第45話 クリスマス
12月25日、土曜日__ついにこの日がやってきた。
待ち合わせは10時だけど、6時に目が覚めた。緊張して寝ている暇ではない。冷たい水で洗顔して、しっかり保湿した。今日は運よく寝ぐせがついていない。朝ごはんを食べていると、母さんがテレビをつけたまま俺に話しかける。
「実梨ちゃんとデート?」
飲んでいた味噌汁を吹きだしそうになったけど、せっかく保湿した顔が汚れてしまうから頑張ってこらえた。
「ワックスかける?」
「……かける」
母さんが美容師でよかった。この後、母さんはすぐに仕事に行ってしまうから、ごはんを食べた後すぐにワックスとアイロンをかけてもらった。高校卒業までに頑張って使い方を覚えよう。
「はぁ、あたしもお父さんとデートしてこようかしら」
「行ってくれば? 仕事終わりに」
「あら、いいの?」
「うん」
「やった~! あとで連絡しなくっちゃ!」
気分が高まっているようだったからアイロンを振り回さないか不安だったけど、問題なさそうだった。

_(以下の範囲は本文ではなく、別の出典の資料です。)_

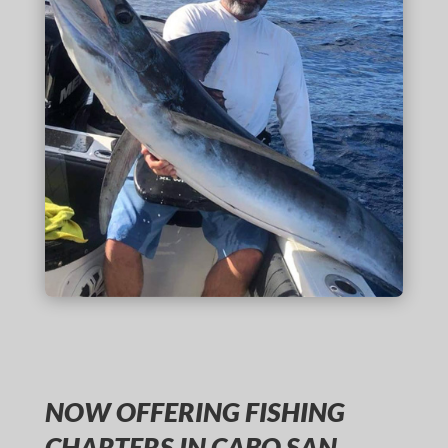
NOW OFFERING FISHING
CHARTERS IN CABO SAN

母さんが仕事に行くと、俺は家で一人になった。自分の部屋に行ってベッドに腰を掛ける。いつもなら、暇があれば本を読んでいた俺だけど、今は本を読む気にはならなかった。それよりもどうやって告白しようか考えていた。
今日は、池袋で昼食をとった後に散歩をして、16時から予約しているサンシャイン水族館に行く。水族館で告白できればいいんだけど……。いや、しないと。河田さんが背中を押してくれたじゃないか。二度も背中を押してくれたんだ。絶対する。
ずっと気持ちを落ち着かせていると、10時近くになった。待ち合わせの5分前に外に出ると肌寒い。黒のチェスターコートを着てきてよかった。待っていると、実梨の家のドアが開いた。